Background: The exact mechanisms that underlie the pathological processes of myocardial ischemia in humans are unclear. Cardiopulmonary bypass with cardioplegic arrest allows the authors to examine the whole transcriptional profile of human left ventricular myocardium at baseline and after exposure to cold cardioplegia-induced ischemia as a human ischemia model.
Methods: The authors obtained biopsies from 45 patients undergoing aortic valve replacement surgery at baseline and after an average of 79 min of cold cardioplegic arrest. Samples were RNA sequenced and analyzed with the PartekR Genomics Suite (Partek Inc., St. Louis, MO) for differential expression. Ingenuity Pathway Analysis (Ingenuity Systems, Redwood City, CA) and Biobase ExPlain (Biobase GmbH, Wolfenbuettel, Germany) systems were used for functional and pathway analyses.

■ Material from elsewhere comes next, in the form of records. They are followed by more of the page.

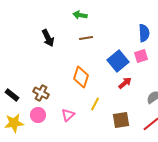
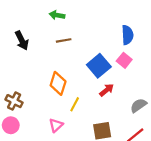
pink square: (141, 56) -> (124, 60), turned -32
yellow line: (95, 104) -> (75, 104), moved
pink triangle: (68, 115) -> (56, 125), moved

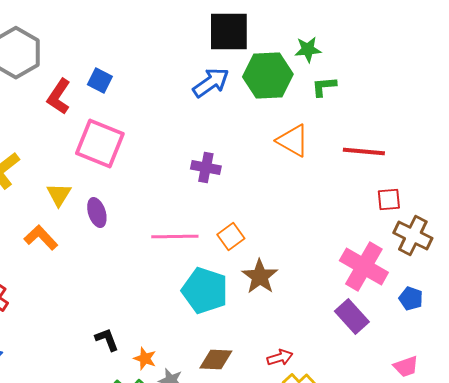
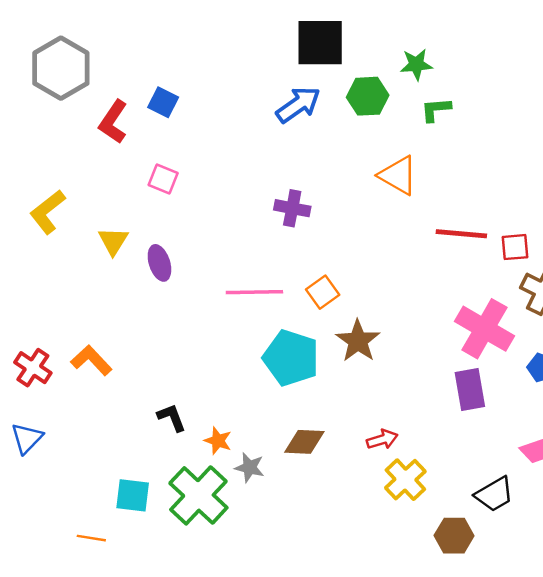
green hexagon: (268, 76) -> (368, 96), size x0.7
pink square: (100, 144) -> (163, 179), size x0.5
red line: (364, 152) -> (461, 234), moved
orange L-shape: (41, 238) -> (91, 360), moved
purple rectangle: (352, 317) -> (470, 390), turned 32

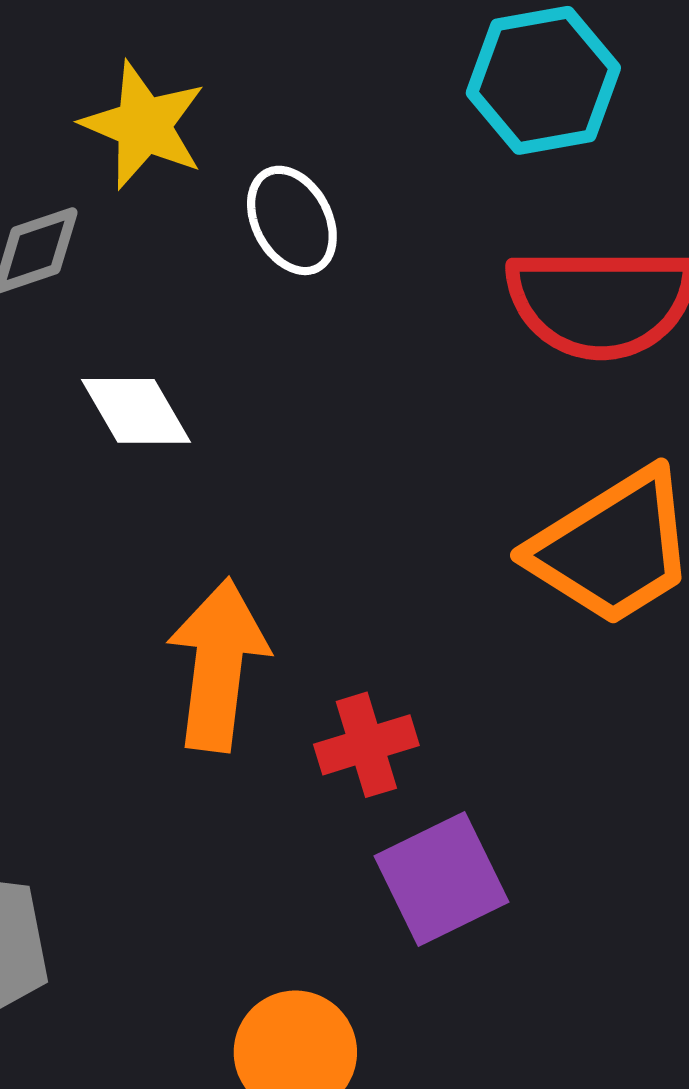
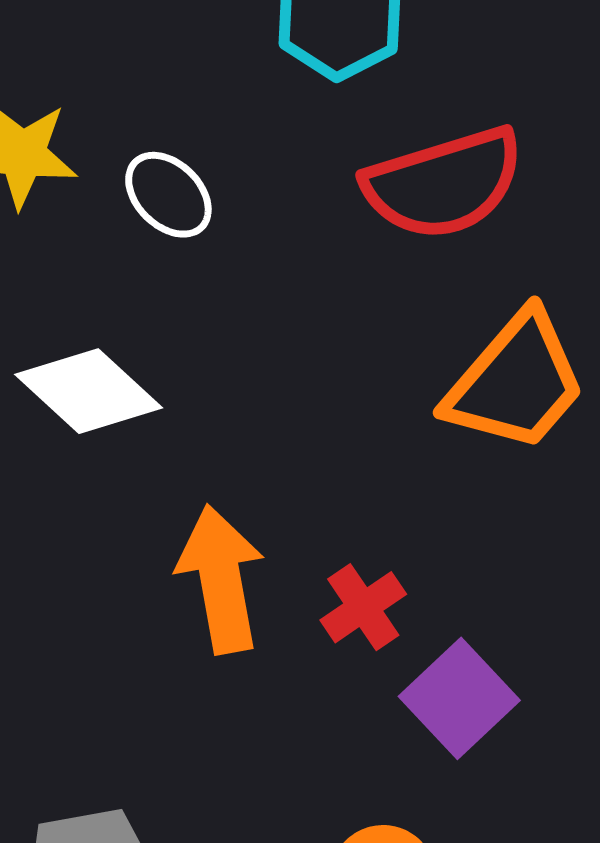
white diamond: (136, 411) -> (89, 391), size x1.4

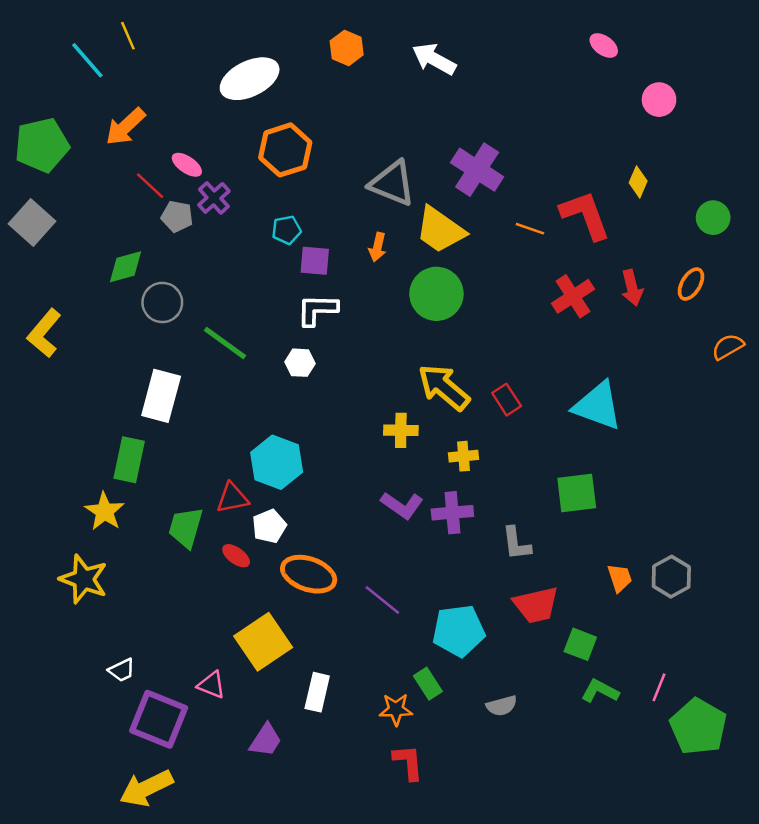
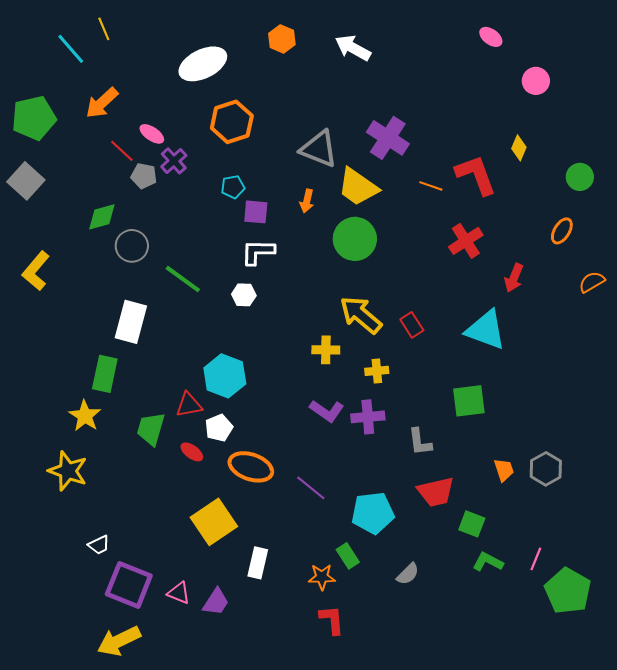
red arrow: (632, 288) -> (514, 278), moved, turned 36
pink triangle: (211, 685) -> (179, 593), moved
gray semicircle: (502, 706) -> (408, 574), turned -30

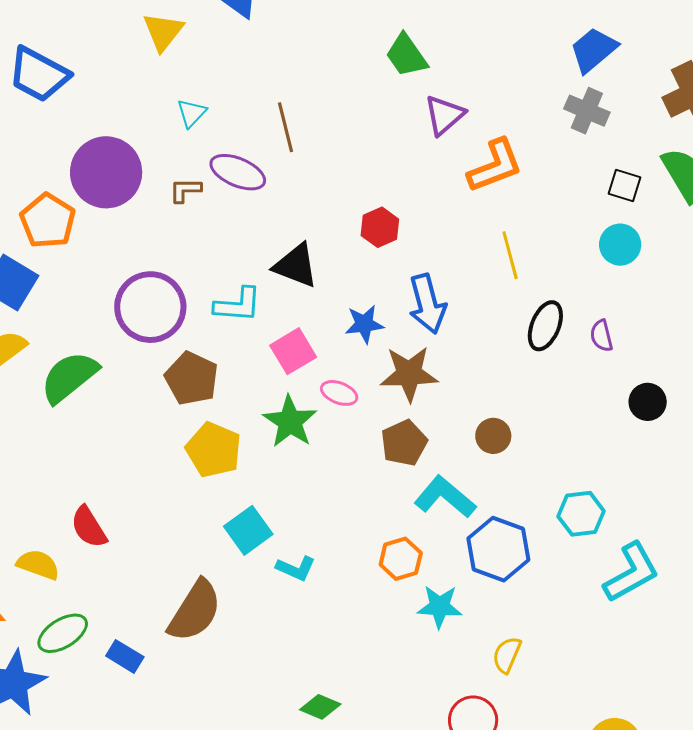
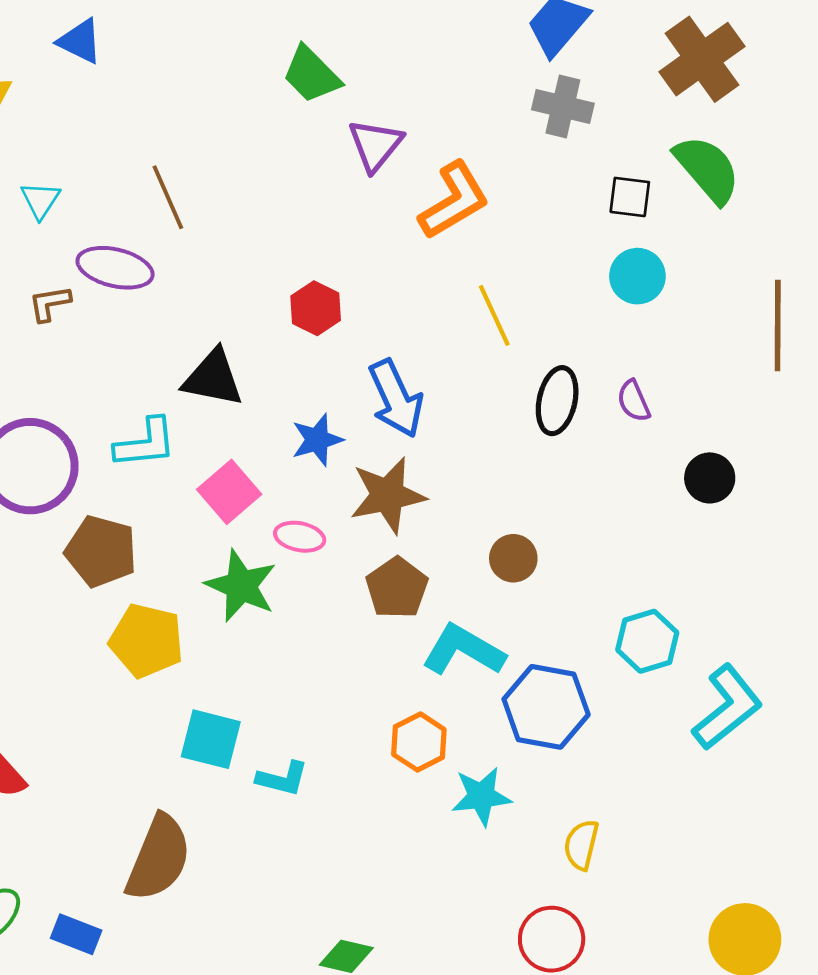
cyan square: (248, 530) -> (211, 739), turned -30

Results: Of the 4,098 genes with a mean expression value greater than 5, 90% were down-regulated and 9.1% were up-regulated. Of those, 1,241 were significantly differentially expressed. Gene ontology analysis revealed significant down-regulation in immune inflammatory response and complement activation categories and highly consistent was the down-regulation of intelectin 1, proteoglycan, and secretory leukocyte peptidase inhibitor. Up-regulated genes of interest were FBJ murine osteosarcoma viral oncogene homolog and the hemoglobin genes hemoglobin α1 (HBA1) and hemoglobin β. In addition, analysis of transcription factor–binding sites revealed interesting targets in factors regulating reactive oxygen species production, apoptosis, immunity, cytokine production, and inflammatory response.
Conclusions: The authors have shown that the human left ventricle exhibits significant changes in gene expression in response to cold cardioplegia-induced ischemia during cardiopulmonary bypass, which provides great insight into the pathophysiology of ventricular ischemia, and thus, may help guide efforts to reduce myocardial damage during surgery.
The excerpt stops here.